For users between 13 and 16 in EU jurisdictions where the digital consent age is higher than 13, parental consent is required for the processing of personal data.

10. Data Security

We implement technical and organizational measures to protect your personal data, including:

  • Encryption of data in transit (TLS 1.2+)
  • Encryption of data at rest on Supabase infrastructure
  • Row-level security policies on our database, ensuring users can only access their own data
  • Authentication via Sign in with Apple (no password storage)
  • Regular security review of our codebase

No method of transmission or storage is 100% secure, but we follow industry best practices to protect your data.

11. Cookies and Tracking

The Neomi mobile application does not use cookies or third-party tracking technologies. We do not use advertising identifiers (IDFA), analytics SDKs, or behavioral tracking.

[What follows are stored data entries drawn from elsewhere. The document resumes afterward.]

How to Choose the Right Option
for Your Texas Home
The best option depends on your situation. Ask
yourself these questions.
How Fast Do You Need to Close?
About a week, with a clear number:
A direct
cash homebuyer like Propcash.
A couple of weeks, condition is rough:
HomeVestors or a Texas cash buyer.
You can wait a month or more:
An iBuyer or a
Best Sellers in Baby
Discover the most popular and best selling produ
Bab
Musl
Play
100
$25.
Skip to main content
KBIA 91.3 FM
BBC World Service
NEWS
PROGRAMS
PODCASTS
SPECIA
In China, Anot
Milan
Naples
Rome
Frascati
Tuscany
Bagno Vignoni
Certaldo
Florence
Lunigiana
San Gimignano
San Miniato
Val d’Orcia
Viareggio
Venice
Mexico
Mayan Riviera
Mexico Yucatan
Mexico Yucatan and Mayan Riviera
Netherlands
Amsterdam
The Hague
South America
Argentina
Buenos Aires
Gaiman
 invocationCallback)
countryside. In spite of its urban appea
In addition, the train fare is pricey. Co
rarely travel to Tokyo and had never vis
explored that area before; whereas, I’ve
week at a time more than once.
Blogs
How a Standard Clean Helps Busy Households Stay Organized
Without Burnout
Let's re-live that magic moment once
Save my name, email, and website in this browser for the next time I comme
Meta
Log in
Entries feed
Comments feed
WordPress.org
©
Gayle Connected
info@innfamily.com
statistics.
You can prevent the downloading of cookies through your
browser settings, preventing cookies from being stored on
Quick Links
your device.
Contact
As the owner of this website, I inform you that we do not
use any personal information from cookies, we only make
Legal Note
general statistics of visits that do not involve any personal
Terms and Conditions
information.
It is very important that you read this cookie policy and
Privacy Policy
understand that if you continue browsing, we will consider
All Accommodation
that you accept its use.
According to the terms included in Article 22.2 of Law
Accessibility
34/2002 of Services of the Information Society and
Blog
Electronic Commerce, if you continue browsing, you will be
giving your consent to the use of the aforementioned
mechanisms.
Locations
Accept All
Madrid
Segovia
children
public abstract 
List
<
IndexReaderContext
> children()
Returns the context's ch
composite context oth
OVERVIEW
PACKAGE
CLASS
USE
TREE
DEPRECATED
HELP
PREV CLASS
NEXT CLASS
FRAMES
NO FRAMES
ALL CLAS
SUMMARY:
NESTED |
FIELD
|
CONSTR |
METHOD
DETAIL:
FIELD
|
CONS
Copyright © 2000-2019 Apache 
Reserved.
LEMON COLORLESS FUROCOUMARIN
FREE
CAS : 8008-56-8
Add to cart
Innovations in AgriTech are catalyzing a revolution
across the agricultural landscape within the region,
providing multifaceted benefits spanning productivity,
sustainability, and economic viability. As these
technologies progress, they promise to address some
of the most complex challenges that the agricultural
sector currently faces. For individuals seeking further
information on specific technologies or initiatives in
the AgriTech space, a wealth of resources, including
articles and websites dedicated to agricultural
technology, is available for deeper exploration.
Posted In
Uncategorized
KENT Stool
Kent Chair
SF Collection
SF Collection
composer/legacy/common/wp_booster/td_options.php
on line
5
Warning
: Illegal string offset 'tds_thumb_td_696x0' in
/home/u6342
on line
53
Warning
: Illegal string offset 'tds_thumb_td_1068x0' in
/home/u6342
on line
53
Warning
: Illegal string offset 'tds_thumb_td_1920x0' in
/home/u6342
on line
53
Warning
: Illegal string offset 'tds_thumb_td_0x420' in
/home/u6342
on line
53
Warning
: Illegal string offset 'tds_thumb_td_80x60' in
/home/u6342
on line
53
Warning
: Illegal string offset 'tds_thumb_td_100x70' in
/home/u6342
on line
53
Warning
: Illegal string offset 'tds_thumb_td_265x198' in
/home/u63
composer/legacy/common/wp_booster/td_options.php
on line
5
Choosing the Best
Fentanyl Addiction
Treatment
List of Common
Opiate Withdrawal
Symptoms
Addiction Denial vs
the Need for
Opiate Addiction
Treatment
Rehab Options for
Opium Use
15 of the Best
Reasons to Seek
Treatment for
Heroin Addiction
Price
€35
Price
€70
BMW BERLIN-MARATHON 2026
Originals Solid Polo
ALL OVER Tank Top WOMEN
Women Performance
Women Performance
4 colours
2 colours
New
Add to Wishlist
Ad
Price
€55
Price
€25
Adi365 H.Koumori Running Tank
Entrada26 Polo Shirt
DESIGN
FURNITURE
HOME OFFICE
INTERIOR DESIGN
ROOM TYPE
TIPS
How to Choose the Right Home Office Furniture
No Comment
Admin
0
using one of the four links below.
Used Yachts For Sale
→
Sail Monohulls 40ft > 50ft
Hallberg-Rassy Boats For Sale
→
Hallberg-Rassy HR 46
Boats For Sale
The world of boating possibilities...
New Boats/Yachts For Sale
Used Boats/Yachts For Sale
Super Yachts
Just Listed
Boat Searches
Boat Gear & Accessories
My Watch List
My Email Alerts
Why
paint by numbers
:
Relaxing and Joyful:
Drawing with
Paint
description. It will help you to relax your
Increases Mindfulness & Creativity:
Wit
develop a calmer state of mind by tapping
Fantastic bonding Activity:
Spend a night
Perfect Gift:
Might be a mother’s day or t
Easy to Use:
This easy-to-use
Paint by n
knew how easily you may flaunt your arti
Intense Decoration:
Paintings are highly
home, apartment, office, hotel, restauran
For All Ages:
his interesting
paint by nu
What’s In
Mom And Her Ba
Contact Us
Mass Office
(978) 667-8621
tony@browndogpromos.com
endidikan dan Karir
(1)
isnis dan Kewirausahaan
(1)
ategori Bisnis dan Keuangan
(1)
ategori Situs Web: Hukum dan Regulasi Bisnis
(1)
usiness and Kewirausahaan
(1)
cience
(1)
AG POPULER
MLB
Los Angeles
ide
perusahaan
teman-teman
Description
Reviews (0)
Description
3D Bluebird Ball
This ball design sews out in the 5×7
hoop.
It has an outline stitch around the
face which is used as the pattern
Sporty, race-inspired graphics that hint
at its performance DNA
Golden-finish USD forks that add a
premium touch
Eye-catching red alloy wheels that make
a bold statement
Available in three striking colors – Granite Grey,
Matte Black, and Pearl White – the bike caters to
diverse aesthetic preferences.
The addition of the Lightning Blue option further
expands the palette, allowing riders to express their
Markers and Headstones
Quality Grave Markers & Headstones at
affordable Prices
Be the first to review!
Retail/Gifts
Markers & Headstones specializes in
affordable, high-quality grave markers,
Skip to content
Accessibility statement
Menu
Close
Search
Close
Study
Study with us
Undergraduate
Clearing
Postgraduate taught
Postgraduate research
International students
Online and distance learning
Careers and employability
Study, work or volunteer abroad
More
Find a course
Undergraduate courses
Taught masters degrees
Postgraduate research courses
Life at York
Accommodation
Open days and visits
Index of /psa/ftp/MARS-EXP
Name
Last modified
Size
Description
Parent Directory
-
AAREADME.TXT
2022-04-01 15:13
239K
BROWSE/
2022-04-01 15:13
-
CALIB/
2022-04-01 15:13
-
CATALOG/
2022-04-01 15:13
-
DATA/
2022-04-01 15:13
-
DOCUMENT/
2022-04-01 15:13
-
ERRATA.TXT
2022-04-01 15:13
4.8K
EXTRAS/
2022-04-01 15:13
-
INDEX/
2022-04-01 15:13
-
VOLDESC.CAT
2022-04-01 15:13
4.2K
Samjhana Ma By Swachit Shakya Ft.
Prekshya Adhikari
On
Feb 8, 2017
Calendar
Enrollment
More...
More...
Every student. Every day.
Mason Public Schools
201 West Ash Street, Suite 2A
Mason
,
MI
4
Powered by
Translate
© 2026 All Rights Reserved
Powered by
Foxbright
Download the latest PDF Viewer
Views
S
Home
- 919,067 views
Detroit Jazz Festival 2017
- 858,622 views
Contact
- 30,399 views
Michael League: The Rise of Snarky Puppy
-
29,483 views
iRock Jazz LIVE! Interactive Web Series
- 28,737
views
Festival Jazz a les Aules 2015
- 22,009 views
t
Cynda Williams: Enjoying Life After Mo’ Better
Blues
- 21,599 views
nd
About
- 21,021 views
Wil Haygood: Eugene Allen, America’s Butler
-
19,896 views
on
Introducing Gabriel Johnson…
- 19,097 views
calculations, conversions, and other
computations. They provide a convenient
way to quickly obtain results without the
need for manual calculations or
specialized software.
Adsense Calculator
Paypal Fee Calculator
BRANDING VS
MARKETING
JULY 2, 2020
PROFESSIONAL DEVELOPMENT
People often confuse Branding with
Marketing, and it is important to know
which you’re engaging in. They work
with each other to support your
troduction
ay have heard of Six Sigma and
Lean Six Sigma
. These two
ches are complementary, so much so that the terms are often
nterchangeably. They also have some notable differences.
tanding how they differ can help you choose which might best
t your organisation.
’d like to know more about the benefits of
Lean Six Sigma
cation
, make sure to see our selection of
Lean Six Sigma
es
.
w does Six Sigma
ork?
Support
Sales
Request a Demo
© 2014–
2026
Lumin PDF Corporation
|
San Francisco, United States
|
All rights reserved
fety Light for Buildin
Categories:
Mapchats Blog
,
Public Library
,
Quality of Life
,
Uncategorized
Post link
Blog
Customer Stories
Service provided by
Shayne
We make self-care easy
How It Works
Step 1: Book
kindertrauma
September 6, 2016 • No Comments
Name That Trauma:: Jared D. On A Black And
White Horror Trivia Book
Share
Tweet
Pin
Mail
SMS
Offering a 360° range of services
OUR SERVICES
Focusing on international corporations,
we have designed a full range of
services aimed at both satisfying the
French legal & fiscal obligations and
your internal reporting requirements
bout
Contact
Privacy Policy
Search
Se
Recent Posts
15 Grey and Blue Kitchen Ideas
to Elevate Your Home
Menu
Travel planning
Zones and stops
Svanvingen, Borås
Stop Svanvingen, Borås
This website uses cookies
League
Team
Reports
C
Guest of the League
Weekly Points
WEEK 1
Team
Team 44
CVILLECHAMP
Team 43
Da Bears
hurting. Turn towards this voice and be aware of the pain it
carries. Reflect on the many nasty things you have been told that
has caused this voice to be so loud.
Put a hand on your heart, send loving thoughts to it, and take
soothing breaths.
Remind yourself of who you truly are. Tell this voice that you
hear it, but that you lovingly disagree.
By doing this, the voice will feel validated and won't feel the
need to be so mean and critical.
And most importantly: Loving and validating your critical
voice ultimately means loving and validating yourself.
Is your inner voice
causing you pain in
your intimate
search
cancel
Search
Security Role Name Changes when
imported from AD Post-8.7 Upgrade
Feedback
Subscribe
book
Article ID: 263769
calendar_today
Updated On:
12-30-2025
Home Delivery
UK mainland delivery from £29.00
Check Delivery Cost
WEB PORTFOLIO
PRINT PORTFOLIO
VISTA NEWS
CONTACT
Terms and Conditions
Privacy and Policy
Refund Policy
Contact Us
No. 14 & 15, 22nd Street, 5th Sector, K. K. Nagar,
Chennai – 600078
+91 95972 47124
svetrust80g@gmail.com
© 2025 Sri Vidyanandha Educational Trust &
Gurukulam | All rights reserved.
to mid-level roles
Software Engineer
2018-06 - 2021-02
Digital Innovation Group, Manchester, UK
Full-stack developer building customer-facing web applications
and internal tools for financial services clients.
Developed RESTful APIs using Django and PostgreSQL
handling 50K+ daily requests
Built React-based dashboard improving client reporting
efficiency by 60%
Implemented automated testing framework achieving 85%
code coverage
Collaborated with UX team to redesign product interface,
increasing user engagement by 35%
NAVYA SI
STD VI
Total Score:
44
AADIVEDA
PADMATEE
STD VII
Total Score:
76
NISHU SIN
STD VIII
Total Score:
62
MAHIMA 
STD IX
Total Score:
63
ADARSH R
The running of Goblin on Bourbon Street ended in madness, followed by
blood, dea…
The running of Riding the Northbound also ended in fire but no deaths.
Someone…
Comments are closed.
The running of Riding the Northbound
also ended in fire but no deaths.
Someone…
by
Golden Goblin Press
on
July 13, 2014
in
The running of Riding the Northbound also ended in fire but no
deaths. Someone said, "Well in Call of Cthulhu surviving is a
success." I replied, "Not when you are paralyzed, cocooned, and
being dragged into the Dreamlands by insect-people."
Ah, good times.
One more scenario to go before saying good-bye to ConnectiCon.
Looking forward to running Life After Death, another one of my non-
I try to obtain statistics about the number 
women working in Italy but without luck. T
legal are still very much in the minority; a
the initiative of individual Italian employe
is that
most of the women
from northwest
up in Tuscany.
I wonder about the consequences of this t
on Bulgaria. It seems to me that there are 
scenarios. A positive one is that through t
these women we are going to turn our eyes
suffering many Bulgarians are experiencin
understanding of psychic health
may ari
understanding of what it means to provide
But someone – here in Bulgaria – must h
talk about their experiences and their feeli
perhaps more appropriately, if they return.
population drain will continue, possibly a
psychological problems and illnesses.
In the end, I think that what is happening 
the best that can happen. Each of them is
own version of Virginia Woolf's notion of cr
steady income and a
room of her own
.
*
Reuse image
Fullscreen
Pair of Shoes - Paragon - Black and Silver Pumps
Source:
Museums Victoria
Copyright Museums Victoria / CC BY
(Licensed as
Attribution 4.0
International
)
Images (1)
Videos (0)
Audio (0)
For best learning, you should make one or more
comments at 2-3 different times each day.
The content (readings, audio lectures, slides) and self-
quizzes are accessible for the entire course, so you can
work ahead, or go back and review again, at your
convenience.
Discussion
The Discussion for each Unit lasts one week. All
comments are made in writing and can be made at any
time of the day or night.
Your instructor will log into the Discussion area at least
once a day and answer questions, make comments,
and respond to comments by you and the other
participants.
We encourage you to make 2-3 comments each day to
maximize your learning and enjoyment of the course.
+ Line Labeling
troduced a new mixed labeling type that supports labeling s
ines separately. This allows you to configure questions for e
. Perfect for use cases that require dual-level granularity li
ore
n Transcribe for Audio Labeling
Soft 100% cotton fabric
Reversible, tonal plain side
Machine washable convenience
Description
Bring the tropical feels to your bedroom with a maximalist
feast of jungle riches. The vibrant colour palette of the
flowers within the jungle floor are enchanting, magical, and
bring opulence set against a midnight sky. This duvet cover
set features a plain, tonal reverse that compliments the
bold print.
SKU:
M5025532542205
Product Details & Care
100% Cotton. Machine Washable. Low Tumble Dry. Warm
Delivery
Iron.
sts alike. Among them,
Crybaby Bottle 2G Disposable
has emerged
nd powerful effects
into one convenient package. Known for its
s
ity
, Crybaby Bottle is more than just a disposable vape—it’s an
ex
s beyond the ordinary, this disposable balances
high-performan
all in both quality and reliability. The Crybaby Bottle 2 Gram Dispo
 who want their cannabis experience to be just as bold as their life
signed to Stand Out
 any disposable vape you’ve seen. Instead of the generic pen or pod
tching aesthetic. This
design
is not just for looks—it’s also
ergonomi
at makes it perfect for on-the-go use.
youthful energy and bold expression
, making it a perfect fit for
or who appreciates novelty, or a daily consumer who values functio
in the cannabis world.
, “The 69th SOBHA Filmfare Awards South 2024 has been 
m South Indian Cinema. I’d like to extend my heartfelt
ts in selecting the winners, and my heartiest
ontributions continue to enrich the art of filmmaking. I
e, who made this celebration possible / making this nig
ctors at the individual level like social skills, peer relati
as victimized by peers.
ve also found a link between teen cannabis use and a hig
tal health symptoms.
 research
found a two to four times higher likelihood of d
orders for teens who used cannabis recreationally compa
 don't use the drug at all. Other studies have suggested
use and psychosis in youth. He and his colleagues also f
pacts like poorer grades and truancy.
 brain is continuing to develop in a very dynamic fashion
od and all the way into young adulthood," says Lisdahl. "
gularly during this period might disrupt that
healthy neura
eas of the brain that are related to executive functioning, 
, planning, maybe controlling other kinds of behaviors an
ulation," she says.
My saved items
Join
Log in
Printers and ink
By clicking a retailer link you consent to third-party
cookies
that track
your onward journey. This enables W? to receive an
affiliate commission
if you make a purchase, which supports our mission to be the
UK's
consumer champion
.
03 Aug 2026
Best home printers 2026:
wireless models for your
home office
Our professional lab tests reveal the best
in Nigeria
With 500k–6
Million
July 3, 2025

The stng-studios.dk website may use minimal first-party cookies necessary for site operation. No third-party advertising or analytics cookies are used.

12. Apple App Store Analytics

Apple may collect anonymized, aggregated usage statistics about the App through App Store Connect. We see only aggregate, non-identifying metrics (e.g., total downloads, crash counts). This data is governed by Apple's privacy policy.

13. Changes to This Privacy Policy

We may update this Privacy Policy from time to time. When we make material changes, we will:

  • Update the "Last updated" date at the top of this document
  • Notify active users via in-app notification or email at least 30 days before the changes take effect

Continued use of the App after the effective date constitutes acceptance of the updated policy.

14. Contact Us

For any questions, concerns, or requests regarding your personal data or this Privacy Policy:

STNG Studios
CVR: 45819272
Ny Banegårdsgade 49, 8000 Aarhus C, Denmark
Email: support@stng-studios.dk

We aim to respond to all inquiries within 7 business days, and to formal GDPR rights requests within 30 days as required by law.